WORK INSTRUCTIONS — Scan the listing below and copy every line holding "gift".

AVAILABLE RECORDS —
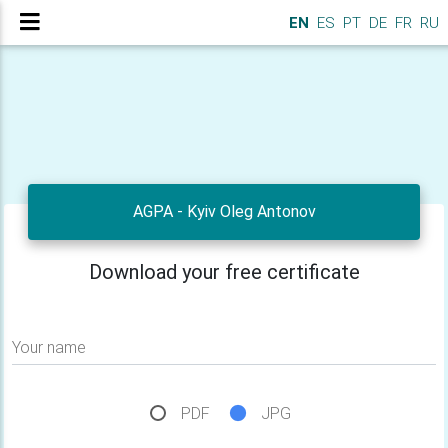
EN
ES
PT
DE
FR
RU
AGPA - Kyiv Oleg Antonov
Download your free certificate
Your name
PDF
JPG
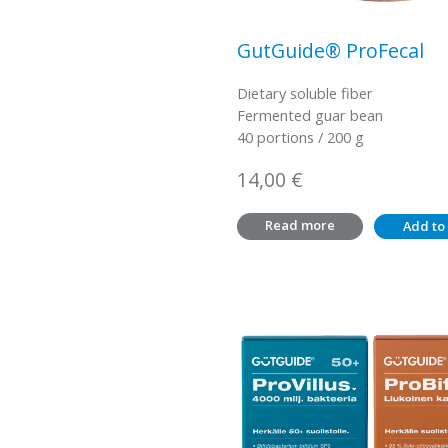
GutGuide® ProFecal
Dietary soluble fiber
Fermented guar bean
40 portions / 200 g
14,00
€
Read more
Add to 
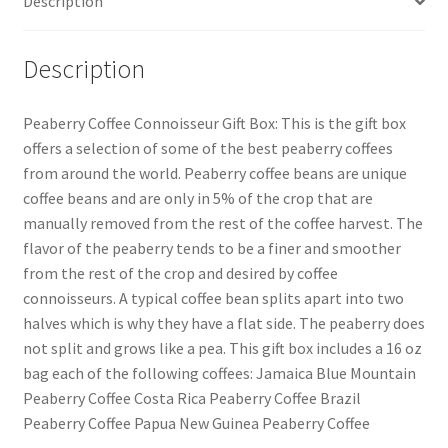
Description
Description
Peaberry Coffee Connoisseur Gift Box: This is the gift box
offers a selection of some of the best peaberry coffees
from around the world. Peaberry coffee beans are unique
coffee beans and are only in 5% of the crop that are
manually removed from the rest of the coffee harvest. The
flavor of the peaberry tends to be a finer and smoother
from the rest of the crop and desired by coffee
connoisseurs. A typical coffee bean splits apart into two
halves which is why they have a flat side. The peaberry does
not split and grows like a pea. This gift box includes a 16 oz
bag each of the following coffees: Jamaica Blue Mountain
Peaberry Coffee Costa Rica Peaberry Coffee Brazil
Peaberry Coffee Papua New Guinea Peaberry Coffee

RESPONSE AREA —
Peaberry Coffee Connoisseur Gift Box: This is the gift box
not split and grows like a pea. This gift box includes a 16 oz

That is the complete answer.